**Data items**.
------------------------------------------------------------------------

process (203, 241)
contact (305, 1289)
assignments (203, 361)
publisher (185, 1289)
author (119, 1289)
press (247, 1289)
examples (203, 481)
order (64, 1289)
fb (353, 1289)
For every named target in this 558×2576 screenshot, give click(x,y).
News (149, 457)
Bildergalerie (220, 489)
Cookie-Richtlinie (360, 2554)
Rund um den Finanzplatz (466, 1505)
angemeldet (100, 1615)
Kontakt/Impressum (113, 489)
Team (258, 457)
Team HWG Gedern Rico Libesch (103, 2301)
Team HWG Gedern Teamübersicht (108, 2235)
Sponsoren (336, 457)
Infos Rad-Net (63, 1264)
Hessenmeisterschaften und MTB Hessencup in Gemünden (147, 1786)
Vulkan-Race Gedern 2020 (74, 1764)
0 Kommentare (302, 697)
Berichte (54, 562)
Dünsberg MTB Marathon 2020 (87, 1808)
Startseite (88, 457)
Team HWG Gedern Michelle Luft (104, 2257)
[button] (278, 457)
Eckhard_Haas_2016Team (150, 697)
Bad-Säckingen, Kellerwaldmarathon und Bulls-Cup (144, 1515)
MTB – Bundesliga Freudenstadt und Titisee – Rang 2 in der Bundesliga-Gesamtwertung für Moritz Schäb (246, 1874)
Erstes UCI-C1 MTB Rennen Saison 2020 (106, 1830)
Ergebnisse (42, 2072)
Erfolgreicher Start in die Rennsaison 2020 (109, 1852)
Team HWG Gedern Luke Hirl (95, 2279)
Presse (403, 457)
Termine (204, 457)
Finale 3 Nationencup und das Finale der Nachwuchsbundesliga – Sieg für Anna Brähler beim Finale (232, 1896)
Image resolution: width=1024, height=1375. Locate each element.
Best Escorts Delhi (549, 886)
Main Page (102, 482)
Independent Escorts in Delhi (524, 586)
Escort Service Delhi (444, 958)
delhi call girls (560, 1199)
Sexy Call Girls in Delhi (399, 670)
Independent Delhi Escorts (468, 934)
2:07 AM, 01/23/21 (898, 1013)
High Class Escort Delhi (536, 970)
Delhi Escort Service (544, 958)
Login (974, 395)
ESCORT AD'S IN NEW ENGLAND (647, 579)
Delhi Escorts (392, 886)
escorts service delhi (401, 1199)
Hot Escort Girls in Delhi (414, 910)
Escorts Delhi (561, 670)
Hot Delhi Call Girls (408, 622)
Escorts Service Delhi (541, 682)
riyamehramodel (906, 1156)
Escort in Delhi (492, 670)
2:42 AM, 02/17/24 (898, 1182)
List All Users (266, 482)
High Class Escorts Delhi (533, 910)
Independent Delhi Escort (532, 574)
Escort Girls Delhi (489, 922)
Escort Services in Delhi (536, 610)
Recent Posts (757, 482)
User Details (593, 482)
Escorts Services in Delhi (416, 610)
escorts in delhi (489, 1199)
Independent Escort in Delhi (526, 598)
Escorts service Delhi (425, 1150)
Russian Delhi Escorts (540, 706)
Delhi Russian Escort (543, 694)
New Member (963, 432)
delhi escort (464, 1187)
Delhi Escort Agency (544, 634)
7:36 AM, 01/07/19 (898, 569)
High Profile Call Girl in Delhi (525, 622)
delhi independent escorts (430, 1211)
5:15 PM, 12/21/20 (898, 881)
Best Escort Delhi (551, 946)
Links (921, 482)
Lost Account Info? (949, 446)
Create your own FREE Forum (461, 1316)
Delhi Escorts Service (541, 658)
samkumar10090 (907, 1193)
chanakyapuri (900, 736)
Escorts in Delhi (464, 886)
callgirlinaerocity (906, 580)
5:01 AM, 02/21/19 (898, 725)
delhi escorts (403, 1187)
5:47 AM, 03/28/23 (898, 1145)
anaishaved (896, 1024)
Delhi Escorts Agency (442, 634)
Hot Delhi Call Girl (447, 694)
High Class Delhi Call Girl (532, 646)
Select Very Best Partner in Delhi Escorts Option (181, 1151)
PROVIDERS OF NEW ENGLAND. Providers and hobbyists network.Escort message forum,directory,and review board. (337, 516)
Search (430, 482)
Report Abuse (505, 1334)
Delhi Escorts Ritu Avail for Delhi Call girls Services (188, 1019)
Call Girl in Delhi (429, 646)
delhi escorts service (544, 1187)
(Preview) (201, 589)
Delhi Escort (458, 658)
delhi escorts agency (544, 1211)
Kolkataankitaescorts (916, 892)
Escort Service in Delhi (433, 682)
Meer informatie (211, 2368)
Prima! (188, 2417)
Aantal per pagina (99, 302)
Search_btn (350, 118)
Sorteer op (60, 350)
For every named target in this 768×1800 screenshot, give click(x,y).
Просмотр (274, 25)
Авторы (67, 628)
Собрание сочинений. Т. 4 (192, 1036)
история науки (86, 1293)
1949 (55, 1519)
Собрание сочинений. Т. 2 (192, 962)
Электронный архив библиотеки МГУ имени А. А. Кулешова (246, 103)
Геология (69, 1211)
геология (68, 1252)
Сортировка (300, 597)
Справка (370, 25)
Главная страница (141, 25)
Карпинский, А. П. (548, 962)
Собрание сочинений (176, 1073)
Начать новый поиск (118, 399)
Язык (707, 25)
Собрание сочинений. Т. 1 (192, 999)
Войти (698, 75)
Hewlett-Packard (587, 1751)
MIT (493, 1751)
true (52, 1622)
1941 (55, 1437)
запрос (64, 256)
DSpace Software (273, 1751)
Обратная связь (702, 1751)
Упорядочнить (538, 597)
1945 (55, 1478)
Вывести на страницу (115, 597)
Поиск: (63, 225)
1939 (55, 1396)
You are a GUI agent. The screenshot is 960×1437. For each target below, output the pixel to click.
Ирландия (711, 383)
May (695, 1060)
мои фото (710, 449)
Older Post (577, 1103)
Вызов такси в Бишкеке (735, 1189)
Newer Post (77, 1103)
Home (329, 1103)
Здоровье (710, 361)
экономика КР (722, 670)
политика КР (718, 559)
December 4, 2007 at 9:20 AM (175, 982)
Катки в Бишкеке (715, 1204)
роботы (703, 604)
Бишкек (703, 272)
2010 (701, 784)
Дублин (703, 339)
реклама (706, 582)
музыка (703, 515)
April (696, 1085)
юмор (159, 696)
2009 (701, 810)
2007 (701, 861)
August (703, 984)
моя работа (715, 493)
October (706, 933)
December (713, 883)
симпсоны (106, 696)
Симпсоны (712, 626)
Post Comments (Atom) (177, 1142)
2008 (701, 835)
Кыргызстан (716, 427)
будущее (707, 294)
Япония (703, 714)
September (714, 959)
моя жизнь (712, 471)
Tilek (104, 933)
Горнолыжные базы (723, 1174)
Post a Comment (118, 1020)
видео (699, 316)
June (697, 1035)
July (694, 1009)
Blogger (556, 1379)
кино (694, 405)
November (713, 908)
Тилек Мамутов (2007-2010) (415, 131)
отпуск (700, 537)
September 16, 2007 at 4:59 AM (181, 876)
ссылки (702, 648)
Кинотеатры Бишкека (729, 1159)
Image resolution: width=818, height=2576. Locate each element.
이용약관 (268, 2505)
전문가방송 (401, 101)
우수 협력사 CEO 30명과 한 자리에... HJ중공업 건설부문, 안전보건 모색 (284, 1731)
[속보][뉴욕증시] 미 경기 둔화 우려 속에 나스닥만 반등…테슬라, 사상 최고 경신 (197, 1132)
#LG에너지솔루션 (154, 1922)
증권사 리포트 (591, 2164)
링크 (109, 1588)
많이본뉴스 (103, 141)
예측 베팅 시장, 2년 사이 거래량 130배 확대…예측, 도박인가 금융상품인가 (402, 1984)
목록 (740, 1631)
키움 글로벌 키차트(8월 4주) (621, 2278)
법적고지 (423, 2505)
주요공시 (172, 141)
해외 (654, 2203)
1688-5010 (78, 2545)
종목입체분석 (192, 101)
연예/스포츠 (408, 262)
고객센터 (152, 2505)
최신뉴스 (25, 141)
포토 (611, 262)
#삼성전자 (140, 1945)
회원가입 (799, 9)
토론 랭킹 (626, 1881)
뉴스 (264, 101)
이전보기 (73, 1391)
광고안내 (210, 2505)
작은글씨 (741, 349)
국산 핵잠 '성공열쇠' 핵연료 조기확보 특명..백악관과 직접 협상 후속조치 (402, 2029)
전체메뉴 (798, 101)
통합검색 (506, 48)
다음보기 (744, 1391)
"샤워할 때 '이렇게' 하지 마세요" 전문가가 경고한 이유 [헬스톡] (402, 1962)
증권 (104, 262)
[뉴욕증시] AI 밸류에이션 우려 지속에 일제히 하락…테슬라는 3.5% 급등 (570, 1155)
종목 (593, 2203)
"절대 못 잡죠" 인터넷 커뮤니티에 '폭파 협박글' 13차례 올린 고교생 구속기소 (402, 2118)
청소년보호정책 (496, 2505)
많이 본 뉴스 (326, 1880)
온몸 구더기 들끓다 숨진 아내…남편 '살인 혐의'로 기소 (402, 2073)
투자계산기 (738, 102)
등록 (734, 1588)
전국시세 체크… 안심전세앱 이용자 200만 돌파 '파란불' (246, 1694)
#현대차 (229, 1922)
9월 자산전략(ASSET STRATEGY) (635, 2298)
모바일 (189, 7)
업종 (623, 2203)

------------------------------------------------------------------------

**What is needed**.
All that belongs in the answer is the run of lines above from the line containing "MTB – Bundesliga" through the line containing "Login (974, 395)", exactly as written.

**Solution to this exercise**.
MTB – Bundesliga Freudenstadt und Titisee – Rang 2 in der Bundesliga-Gesamtwertung für Moritz Schäb (246, 1874)
Erstes UCI-C1 MTB Rennen Saison 2020 (106, 1830)
Ergebnisse (42, 2072)
Erfolgreicher Start in die Rennsaison 2020 (109, 1852)
Team HWG Gedern Luke Hirl (95, 2279)
Presse (403, 457)
Termine (204, 457)
Finale 3 Nationencup und das Finale der Nachwuchsbundesliga – Sieg für Anna Brähler beim Finale (232, 1896)
Image resolution: width=1024, height=1375. Locate each element.
Best Escorts Delhi (549, 886)
Main Page (102, 482)
Independent Escorts in Delhi (524, 586)
Escort Service Delhi (444, 958)
delhi call girls (560, 1199)
Sexy Call Girls in Delhi (399, 670)
Independent Delhi Escorts (468, 934)
2:07 AM, 01/23/21 (898, 1013)
High Class Escort Delhi (536, 970)
Delhi Escort Service (544, 958)
Login (974, 395)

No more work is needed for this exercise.